I’m responsible for dealing with my individual anger shit, and I am also responsible for starting conversations around why white women in the helping professions aren’t given training around race and anger, and aren’t held accountable when they mess it up. What would that accountability look like? How do we repair things with clients when we have been oppressive? How can we work to develop systems that lead to more education on this topic? MOST importantly how can we care for and support all the clients of color we have harmed? What can we offer to ameliorate our harm? How can we center the voices of our clients of color to make sure we are going about all this in an anti-racist and decolonized way?


On a systems level social work training at large must change to contain explicit unpacking of gendered and racial experiences of anger. We must address the lack of education about the impact of cultural ideas around anger on the therapist client dynamic. This topic should be added to the syllabi of courses specifically about oppression and should be discussed in practice classes. Once people are in the field, supervisors should be checking in around anger, helping their supervises to unpack their anger learnings and the impact those ideas about anger have on clients of color.
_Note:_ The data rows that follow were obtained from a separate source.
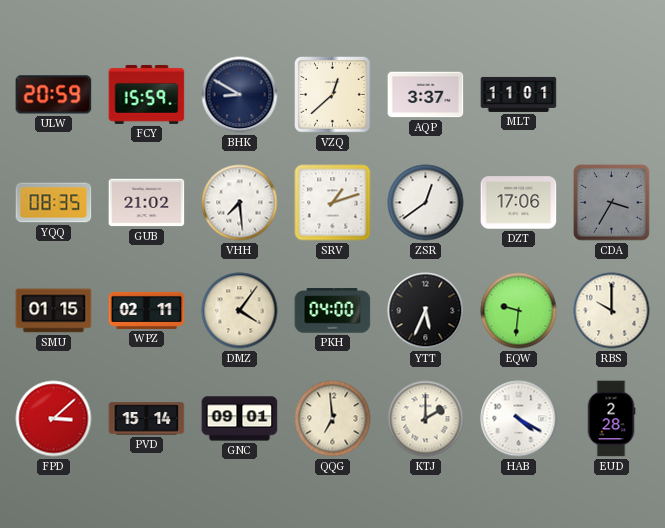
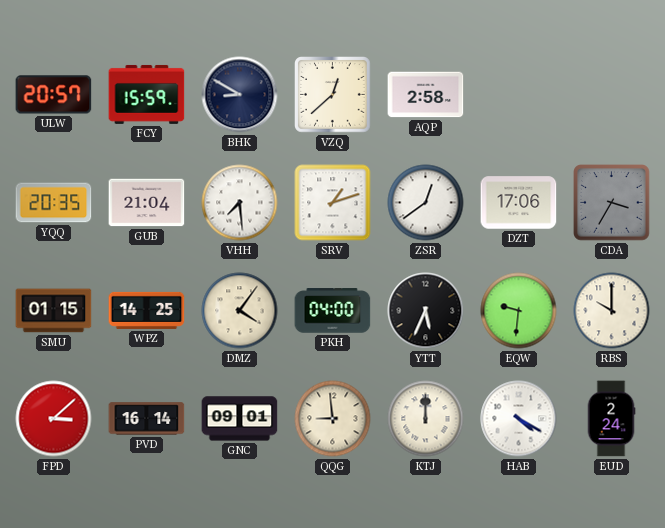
ULW: 20:59 -> 20:57
AQP: 3:37 -> 2:58
MLT: 11:01 -> none
YQQ: 08:35 -> 20:35
GUB: 21:02 -> 21:04
WPZ: 02:11 -> 14:25
PVD: 15:14 -> 16:14
QQG: 6:59 -> 8:59
KTJ: 2:00 -> 12:00
EUD: 2:28 -> 2:24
On an individual level we need to start owning our anger shit. Read about it, write about it, think about it, art about it, talk to your therapist about it, talk to your friends and family about it. Develop ways to manage your own anger (I like rage walks and painting my feelings). If you can’t handle it when you get mad you are never going to be able to sit with an angry client. Learn to recognize your oppressive thought patterns. Do what you need to do to change them.


Don’t do these things as white people looking only toward other white folks. When you are reading about anger, make sure you are reading the perspectives of folks of color. When people of color talk to you about anger, listen. If clients ever bring it up, LISTEN. And when you have listened, change. If you are bringing a training that deals with anger to your agency make sure the training is created and enacted by folks of color. If you are adding readings about anger to your anti-oppression course syllabus seek out work by folks of color.


When it comes to healing harms, it is much harder to envision a way to do that. The best thing I have found to do is work to be better. Do the work of examining and challenging your beliefs and show up better each time you see those clients. You can’t seek out an apologize to clients from the past. You can’t magically repair all those ruptures with clients you no longer see. You can, however, show up better for your current clients, work to repair current and future ruptures.


Come on white folks, let’s deal with our anger shit so we stop harming folks of color.